- Methodology article
- Open Access
Benchmark datasets of immune receptor-epitope structural complexes
BMC Bioinformatics volume 20, Article number: 490 (2019)
The development of accurate epitope prediction tools is important in facilitating disease diagnostics, treatment and vaccine development. The advent of new approaches making use of antibody and TCR sequence information to predict receptor-specific epitopes have the potential to transform the epitope prediction field. Development and validation of these new generation of epitope prediction methods would benefit from regularly updated high-quality receptor-antigen complex datasets.
To address the need for high-quality datasets to benchmark performance of these new generation of receptor-specific epitope prediction tools, a webserver called SCEptRe (Structural Complexes of Epitope-Receptor) was created. SCEptRe extracts weekly updated 3D complexes of antibody-antigen, TCR-pMHC and MHC-ligand from the Immune Epitope Database and clusters them based on antigen, receptor and epitope features to generate benchmark datasets. SCEptRe also provides annotated information such as CDR sequences and VDJ genes on the receptors. Users can generate custom datasets based by selecting thresholds for structural quality and clustering parameters (e.g. resolution, R-free factor, antigen or epitope sequence identity) based on their need.
SCEptRe provides weekly updated, user-customized comprehensive benchmark datasets of immune receptor-epitope structural complexes. These datasets can be used to develop and benchmark performance of receptor-specific epitope prediction tools in the future. SCEptRe is freely accessible at http://tools.iedb.org/sceptre.

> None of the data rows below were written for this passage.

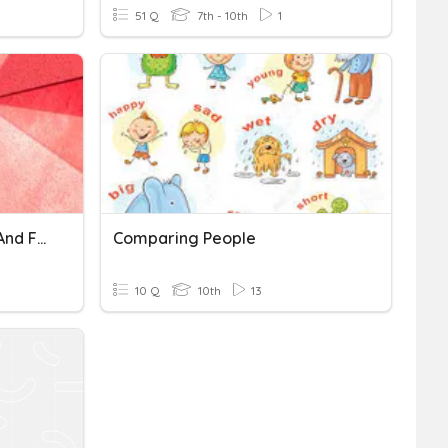
51 Q
7th - 10th
1
Comparing Distributions And Finding Outliers
Comparing People
10 Q
10th
13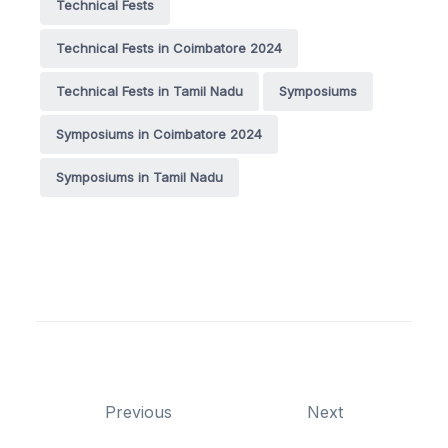
Technical Fests
Technical Fests in Coimbatore 2024
Technical Fests in Tamil Nadu
Symposiums
Symposiums in Coimbatore 2024
Symposiums in Tamil Nadu
Previous
Next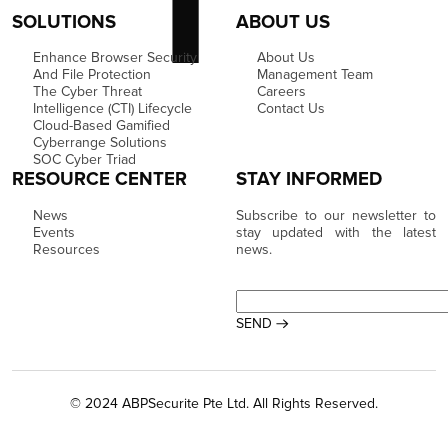
SOLUTIONS
ABOUT US
Enhance Browser Security
About Us
And File Protection
Management Team
The Cyber Threat
Careers
Intelligence (CTI) Lifecycle
Contact Us
Cloud-Based Gamified
Cyberrange Solutions
SOC Cyber Triad
RESOURCE CENTER
STAY INFORMED
News
Subscribe to our newsletter to
Events
stay updated with the latest
Resources
news.
© 2024 ABPSecurite Pte Ltd. All Rights Reserved.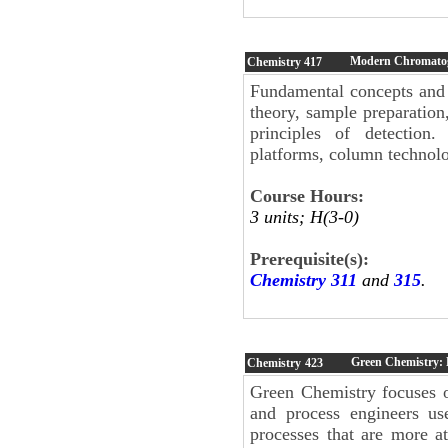
Modern Chromatog
Chemistry
417
Fundamental concepts and 
theory, sample preparation
principles of detection
platforms, column technol
Course Hours:
3 units; H(3-0)
Prerequisite(s):
Chemistry 311
and
315
.
Green Chemistry: 
Chemistry
423
Green Chemistry focuses o
and process engineers us
processes that are more at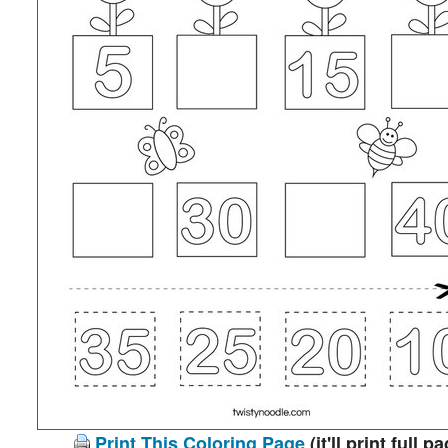
Print This Coloring Page
(it'll print full p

B and T cell responses are essential components of adaptive immunity which can provide long term protection against various pathogens. Antibodies and T-cell receptors (TCRs) are expressed by B and T cells, respectively, to recognize an ever-changing collection of antigens. Antibodies and TCRs recognize a specific region of the antigen, known as an epitope, with their binding site, known as a paratope. Identification of epitopes is of high importance for many medical, immunological and biological applications including disease control, diagnostics, and vaccine development [1, 2].
The best performing antigen sequence and structure-basedB-cell epitope prediction tools, such as BepiPred, DiscoTope, ABCpred and CBtope [3,4,5,6], have limited predictive power . These B cell epitope prediction tools predict the surface patch on the antigen that can be a target of one or more antibodies out of likely several billion antibodies from the host. Given this immense antibody repertoire, most antigen surface patches can be targets of host antibodies and this property is one of the main reasons behind the poor performance of B cell epitope prediction methods . In contrast, T cell epitope predictions rely predominantly on MHC binding predictions [8,9,10]. MHC binding is necessary but not enough to induce an immune response. An appropriate T-cell clone that can recognize a specific peptide-MHC (pMHC) complex is needed to induce an immune response.

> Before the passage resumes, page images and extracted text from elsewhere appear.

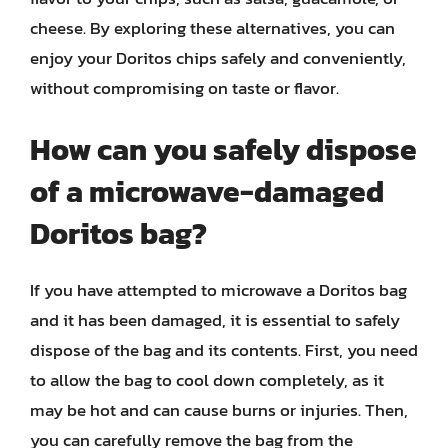
cheese. By exploring these alternatives, you can
enjoy your Doritos chips safely and conveniently,
without compromising on taste or flavor.
How can you safely dispose
of a microwave-damaged
Doritos bag?
If you have attempted to microwave a Doritos bag
and it has been damaged, it is essential to safely
dispose of the bag and its contents. First, you need
to allow the bag to cool down completely, as it
may be hot and can cause burns or injuries. Then,
you can carefully remove the bag from the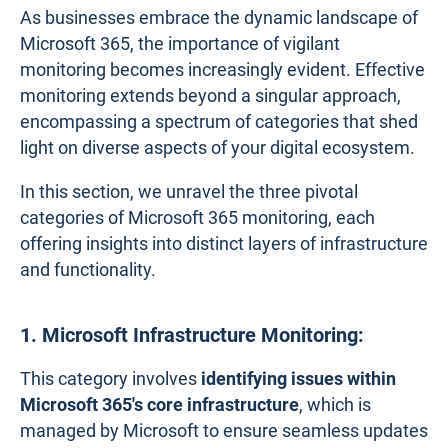
As businesses embrace the dynamic landscape of
Microsoft 365, the importance of vigilant
monitoring becomes increasingly evident. Effective
monitoring extends beyond a singular approach,
encompassing a spectrum of categories that shed
light on diverse aspects of your digital ecosystem.
In this section, we unravel the three pivotal
categories of Microsoft 365 monitoring, each
offering insights into distinct layers of infrastructure
and functionality.
1. Microsoft Infrastructure Monitoring:
This category involves
identifying issues within
Microsoft 365's core infrastructure
, which is
managed by Microsoft to ensure seamless updates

Recent advances in the sequencing of immune receptor repertoire  have raised interest to identify epitopes by predefined antibodies and TCRs. Therefore, a new generation of B and T cell epitope prediction methods have shifted focus from predicting general epitopes in antigens to predicting epitopes for a specific receptor [12, 13]. Recently, several antibody- and TCR-specific epitope prediction methods have become available [7, 13,14,15]. Currently, the data needed to train and validate these methods are scarce and often repetitive. The receptor-specific epitope prediction methods utilize different clustering approaches to remove the redundancy in their training and testing datasets which makes it difficult to reliably compare and evaluate results from multiple prediction methods. There is also a need to evaluate the performance of these methods on independent datasets. However, the definition of such independent datasets is often non-trivial, because the methodologies and/or datasets used to train and develop the different tools are not completely available.
The Immune Epitope Database (IEDB) is a free public resource which captures experimental immune epitope and epitope-specific receptor data that is manually curated [16, 17]. While other 3D structural databases containing antibody and TCR information exist [18,19,20], the IEDB integrates these data with all other kinds of epitope mapping experiments and includes standardized definitions for the epitopes identified for each of them, includes manual quality checks for each data element, and allows users to bulk download the database. As of June 2019, IEDB has over 585,000 epitopes from over 20,300 manually curated references. IEDB also provides calculated intermolecular contacts and interface areas for 3D structures of receptor-antigen complexes. Such atomic-level details of receptor-antigen complexes are important to our understanding of the epitope recognition mechanism by immune receptors.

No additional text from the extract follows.